Download or read book The Wild Edge written by Jacqueline Windh and published by Harbour Publishing Company. This book was released on 2004 with total page 167 pages. Available in PDF, EPUB and Kindle. Book excerpt: "I hope that this book will give you some idea of the complexity and allure of the wild west coast--the savage beauty, its fascinating history, and the people who make their home here. . . . I want to show you the places that you don't make it to (this time!), and give you greater insight into the places that you do see. And I hope to inspire you to help protect them so that this ancient and venerable land and its traditional inhabitants will be here for all future generations." The Pacific Rim region of Vancouver Island--including the Clayoquot wilderness, Long Beach, Barkley Sound and the communities of Tofino, Ucluelet and Port Alberni--has become one of western Canada's prime tourist destinations, drawing over a million visitors a year.
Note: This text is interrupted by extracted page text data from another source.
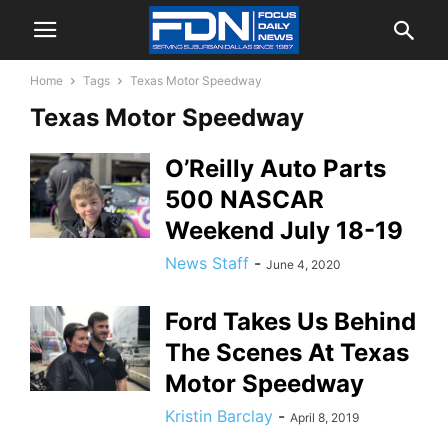
Home
Tags
Texas Motor Speedway
Texas Motor Speedway
O’Reilly Auto Parts
500 NASCAR
Weekend July 18-19
News Staff
-
June 4, 2020
Ford Takes Us Behind
The Scenes At Texas
Motor Speedway
Kristin Barclay
-
April 8, 2019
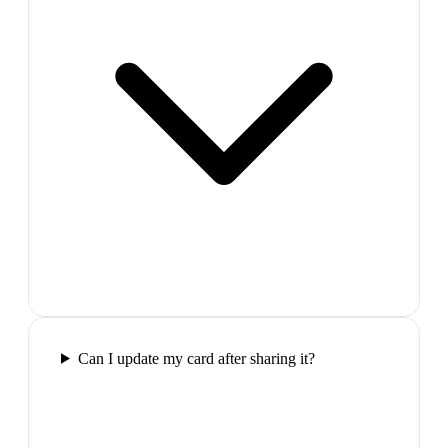
Can I update my card after sharing it?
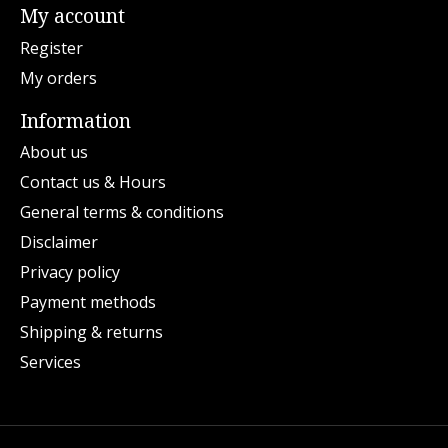
My account
Register
My orders
Information
About us
Contact us & Hours
General terms & conditions
Disclaimer
Privacy policy
Payment methods
Shipping & returns
Services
Few are disappointed by what they find, but the region is so vast and rich in natural wonders many have difficulty deciding just how to spend their time and return home with the uncomfortable feeling of having missed some of the main attractions. This beautiful photographic study of the region will go far towards revealing its legendary charms both to actual visitors and armchair travellers. Jacqueline Windh has spent ten years photographing the Clayoquot-Pacific Rim in all its seasons and moods, studying its history and getting to know its people. In The Wild Edge she shares her findings in images and words, supplementing her unforgettable scenic photographs with a light-hearted but informative text that blends history and science with essential visitor guidance.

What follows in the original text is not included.